Problem requirements
Copy the data exactly. Images are the one exception.

Record set

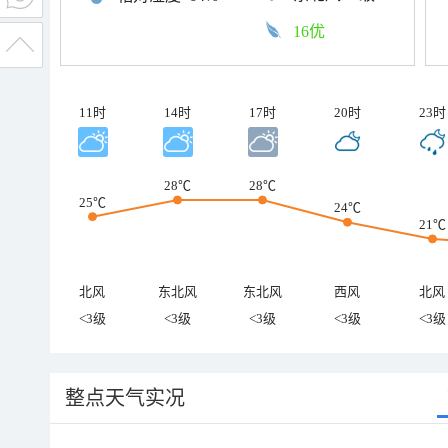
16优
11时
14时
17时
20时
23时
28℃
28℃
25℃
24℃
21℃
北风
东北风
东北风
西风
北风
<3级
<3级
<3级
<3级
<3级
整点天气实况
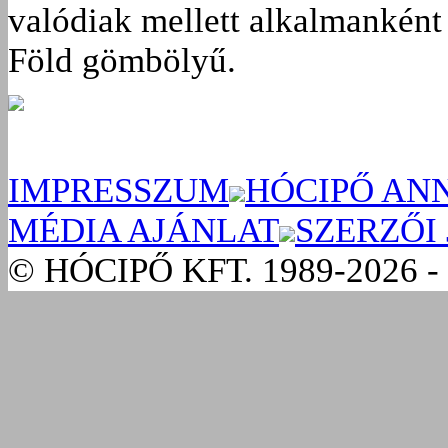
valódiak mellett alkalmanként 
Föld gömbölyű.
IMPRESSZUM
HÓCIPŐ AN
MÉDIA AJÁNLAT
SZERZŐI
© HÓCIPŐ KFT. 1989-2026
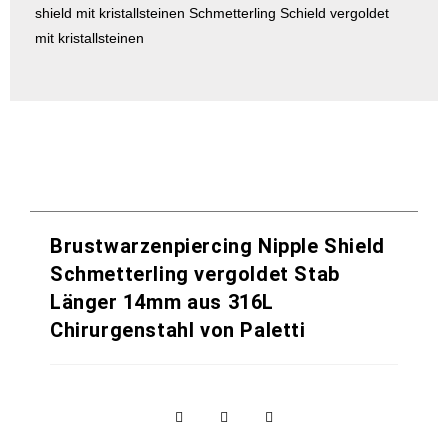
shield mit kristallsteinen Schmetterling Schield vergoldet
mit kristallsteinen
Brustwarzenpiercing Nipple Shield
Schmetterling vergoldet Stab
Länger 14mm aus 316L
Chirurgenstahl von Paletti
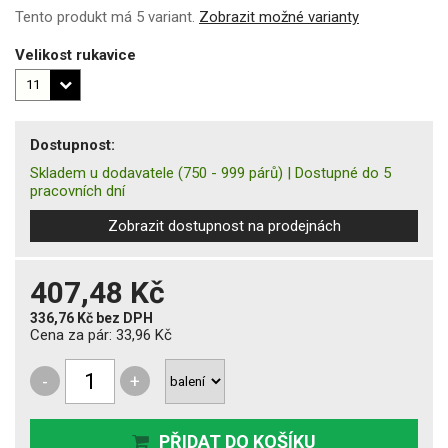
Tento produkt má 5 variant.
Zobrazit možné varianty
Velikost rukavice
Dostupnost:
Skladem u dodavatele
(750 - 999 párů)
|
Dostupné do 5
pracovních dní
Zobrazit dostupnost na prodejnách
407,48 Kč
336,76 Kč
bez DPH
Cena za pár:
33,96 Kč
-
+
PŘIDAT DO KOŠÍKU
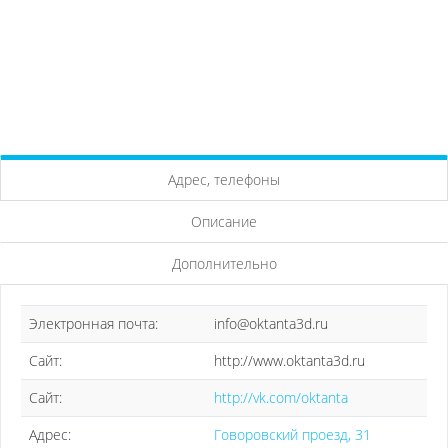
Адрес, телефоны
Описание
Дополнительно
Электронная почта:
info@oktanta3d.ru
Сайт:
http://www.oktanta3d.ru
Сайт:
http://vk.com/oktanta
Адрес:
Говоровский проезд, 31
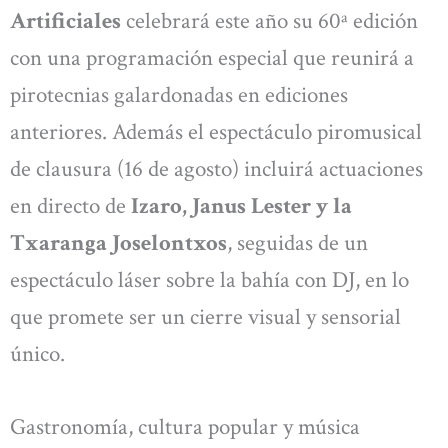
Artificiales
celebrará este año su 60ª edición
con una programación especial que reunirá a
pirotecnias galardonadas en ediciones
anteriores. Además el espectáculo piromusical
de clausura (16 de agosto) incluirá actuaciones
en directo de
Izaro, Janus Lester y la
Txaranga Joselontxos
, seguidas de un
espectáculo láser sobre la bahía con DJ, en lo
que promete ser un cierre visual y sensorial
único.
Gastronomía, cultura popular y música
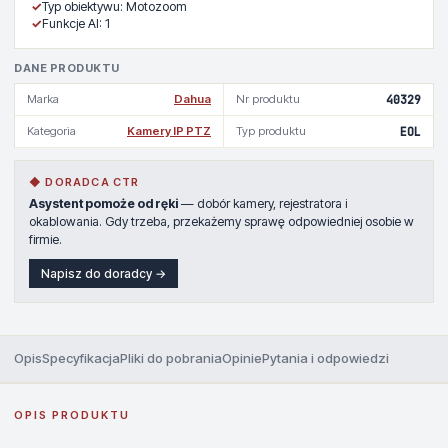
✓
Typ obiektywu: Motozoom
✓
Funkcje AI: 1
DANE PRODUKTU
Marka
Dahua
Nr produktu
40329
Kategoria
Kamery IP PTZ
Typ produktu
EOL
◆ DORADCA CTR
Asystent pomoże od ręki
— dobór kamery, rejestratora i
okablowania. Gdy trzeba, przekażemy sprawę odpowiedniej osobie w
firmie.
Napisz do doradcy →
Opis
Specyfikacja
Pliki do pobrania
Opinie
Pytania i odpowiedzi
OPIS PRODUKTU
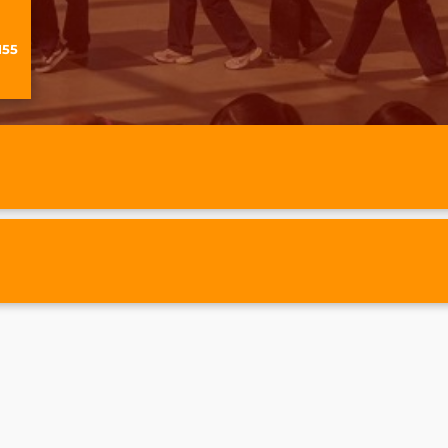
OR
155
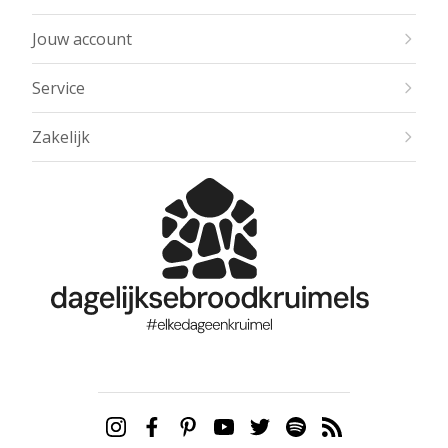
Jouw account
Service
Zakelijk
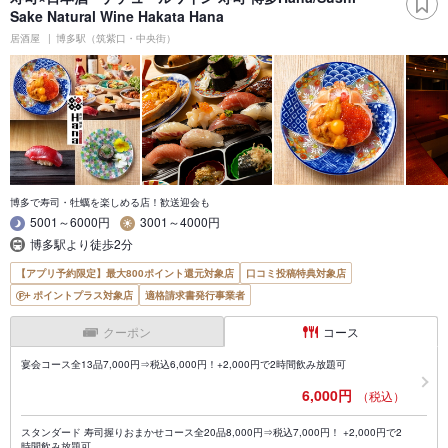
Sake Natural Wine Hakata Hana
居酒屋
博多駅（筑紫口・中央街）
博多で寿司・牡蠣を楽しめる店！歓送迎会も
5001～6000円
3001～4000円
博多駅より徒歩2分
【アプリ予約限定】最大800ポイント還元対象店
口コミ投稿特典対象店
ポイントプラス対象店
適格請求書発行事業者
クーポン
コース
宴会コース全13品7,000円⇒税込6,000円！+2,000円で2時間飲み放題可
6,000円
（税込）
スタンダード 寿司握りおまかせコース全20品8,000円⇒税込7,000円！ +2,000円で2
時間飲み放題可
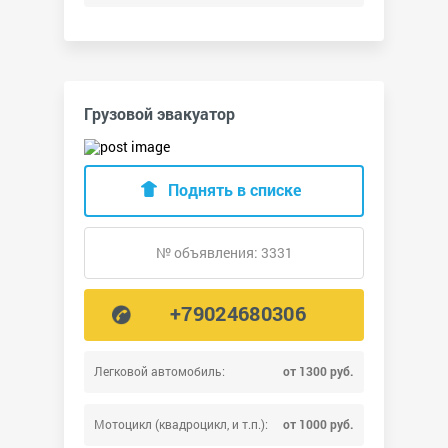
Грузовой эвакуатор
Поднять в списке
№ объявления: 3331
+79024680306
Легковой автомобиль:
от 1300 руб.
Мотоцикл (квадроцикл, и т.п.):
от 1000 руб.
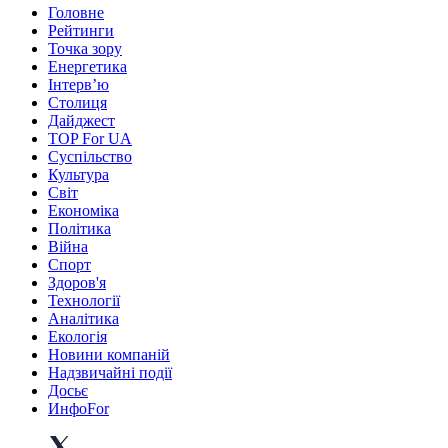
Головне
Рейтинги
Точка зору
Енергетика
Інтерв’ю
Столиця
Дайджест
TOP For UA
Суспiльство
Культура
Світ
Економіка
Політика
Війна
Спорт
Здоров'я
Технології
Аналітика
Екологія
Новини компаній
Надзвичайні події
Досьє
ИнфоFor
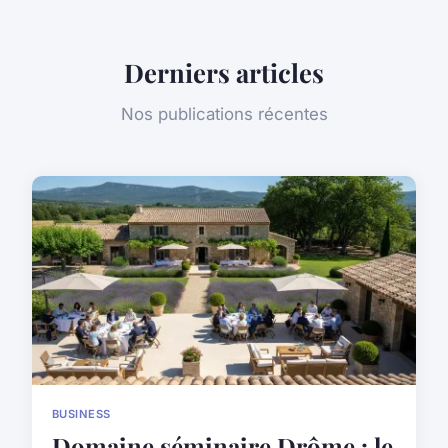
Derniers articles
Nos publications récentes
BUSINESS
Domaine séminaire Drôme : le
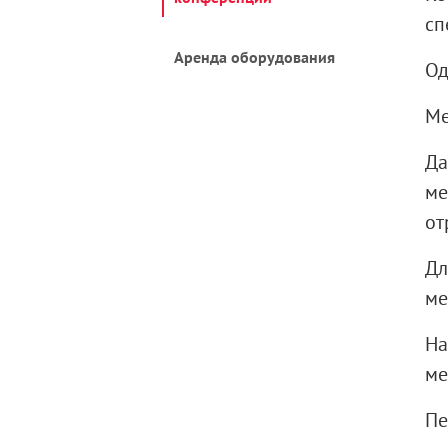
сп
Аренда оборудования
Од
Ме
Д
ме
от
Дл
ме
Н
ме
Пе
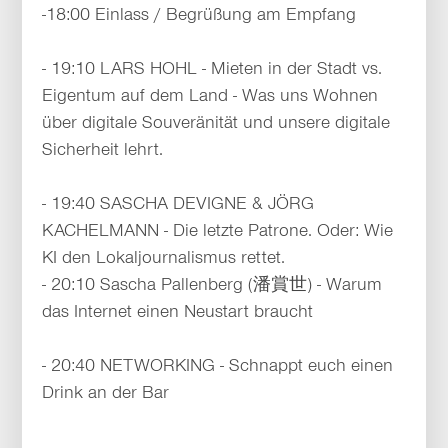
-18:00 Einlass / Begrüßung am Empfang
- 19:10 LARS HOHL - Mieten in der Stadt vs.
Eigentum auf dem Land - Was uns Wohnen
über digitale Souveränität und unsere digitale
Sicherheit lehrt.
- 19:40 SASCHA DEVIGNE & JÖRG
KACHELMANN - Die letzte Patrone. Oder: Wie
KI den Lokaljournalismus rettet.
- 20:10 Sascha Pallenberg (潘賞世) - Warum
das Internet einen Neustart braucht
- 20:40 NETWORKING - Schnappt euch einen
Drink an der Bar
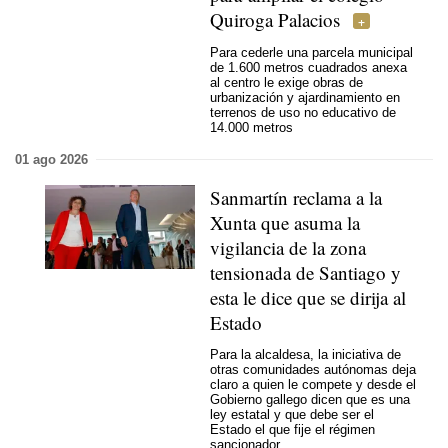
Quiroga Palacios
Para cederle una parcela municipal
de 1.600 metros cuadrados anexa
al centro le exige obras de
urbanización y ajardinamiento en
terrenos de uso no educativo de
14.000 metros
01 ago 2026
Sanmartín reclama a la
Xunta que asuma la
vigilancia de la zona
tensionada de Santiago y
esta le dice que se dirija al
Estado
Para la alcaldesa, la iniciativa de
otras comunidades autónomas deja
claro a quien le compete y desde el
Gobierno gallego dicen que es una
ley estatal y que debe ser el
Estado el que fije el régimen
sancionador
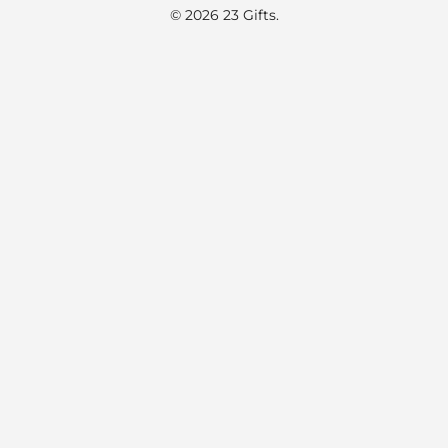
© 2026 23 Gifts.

Solution for this task
16优
11时
14时
17时
20时
23时
28℃
28℃
25℃
24℃
21℃
北风
东北风
东北风
西风
北风
<3级
<3级
<3级
<3级
<3级
整点天气实况
valódiak mellett alkalmanként 
Föld gömbölyű.
IMPRESSZUM
HÓCIPŐ AN
MÉDIA AJÁNLAT
SZERZŐI
© HÓCIPŐ KFT. 1989-2026
shield mit kristallsteinen Schmetterling Schield vergoldet
mit kristallsteinen
Brustwarzenpiercing Nipple Shield
Schmetterling vergoldet Stab
Länger 14mm aus 316L
Chirurgenstahl von Paletti
Tento produkt má 5 variant.
Zobrazit možné varianty
Velikost rukavice
Dostupnost:
Skladem u dodavatele
(750 - 999 párů)
|
Dostupné do 5
pracovních dní
Zobrazit dostupnost na prodejnách
407,48 Kč
336,76 Kč
bez DPH
Cena za pár:
33,96 Kč
-
+
PŘIDAT DO KOŠÍKU
Адрес, телефоны
Описание
Дополнительно
Электронная почта:
info@oktanta3d.ru
Сайт:
http://www.oktanta3d.ru
Сайт:
http://vk.com/oktanta
Адрес:
Говоровский проезд, 31
Artificiales
celebrará este año su 60ª edición
con una programación especial que reunirá a
pirotecnias galardonadas en ediciones
anteriores. Además el espectáculo piromusical
de clausura (16 de agosto) incluirá actuaciones
en directo de
Izaro, Janus Lester y la
Txaranga Joselontxos
, seguidas de un
espectáculo láser sobre la bahía con DJ, en lo
que promete ser un cierre visual y sensorial
único.
Gastronomía, cultura popular y música
✓
Typ obiektywu: Motozoom
✓
Funkcje AI: 1
DANE PRODUKTU
Marka
Dahua
Nr produktu
40329
Kategoria
Kamery IP PTZ
Typ produktu
EOL
◆ DORADCA CTR
Asystent pomoże od ręki
— dobór kamery, rejestratora i
okablowania. Gdy trzeba, przekażemy sprawę odpowiedniej osobie w
firmie.
Napisz do doradcy →
Opis
Specyfikacja
Pliki do pobrania
Opinie
Pytania i odpowiedzi
OPIS PRODUKTU
OR
155
Jouw account
Service
Zakelijk
Sake Natural Wine Hakata Hana
居酒屋
博多駅（筑紫口・中央街）
博多で寿司・牡蠣を楽しめる店！歓送迎会も
5001～6000円
3001～4000円
博多駅より徒歩2分
【アプリ予約限定】最大800ポイント還元対象店
口コミ投稿特典対象店
ポイントプラス対象店
適格請求書発行事業者
クーポン
コース
宴会コース全13品7,000円⇒税込6,000円！+2,000円で2時間飲み放題可
6,000円
（税込）
スタンダード 寿司握りおまかせコース全20品8,000円⇒税込7,000円！ +2,000円で2
時間飲み放題可
Грузовой эвакуатор
Поднять в списке
№ объявления: 3331
+79024680306
Легковой автомобиль:
от 1300 руб.
Мотоцикл (квадроцикл, и т.п.):
от 1000 руб.
Головне
Рейтинги
Точка зору
Енергетика
Інтерв’ю
Столиця
Дайджест
TOP For UA
Суспiльство
Культура
Світ
Економіка
Політика
Війна
Спорт
Здоров'я
Технології
Аналітика
Екологія
Новини компаній
Надзвичайні події
Досьє
ИнфоFor
Derniers articles
Nos publications récentes
BUSINESS
Domaine séminaire Drôme : le
сп
Аренда оборудования
Од
Ме
Д
ме
от
Дл
ме
Н
ме
Пе
-18:00 Einlass / Begrüßung am Empfang
- 19:10 LARS HOHL - Mieten in der Stadt vs.
Eigentum auf dem Land - Was uns Wohnen
über digitale Souveränität und unsere digitale
Sicherheit lehrt.
- 19:40 SASCHA DEVIGNE & JÖRG
KACHELMANN - Die letzte Patrone. Oder: Wie
KI den Lokaljournalismus rettet.
- 20:10 Sascha Pallenberg (潘賞世) - Warum
das Internet einen Neustart braucht
- 20:40 NETWORKING - Schnappt euch einen
Drink an der Bar
Quiroga Palacios
Para cederle una parcela municipal
de 1.600 metros cuadrados anexa
al centro le exige obras de
urbanización y ajardinamiento en
terrenos de uso no educativo de
14.000 metros
01 ago 2026
Sanmartín reclama a la
Xunta que asuma la
vigilancia de la zona
tensionada de Santiago y
esta le dice que se dirija al
Estado
Para la alcaldesa, la iniciativa de
otras comunidades autónomas deja
claro a quien le compete y desde el
Gobierno gallego dicen que es una
ley estatal y que debe ser el
Estado el que fije el régimen
sancionador
© 2026 23 Gifts.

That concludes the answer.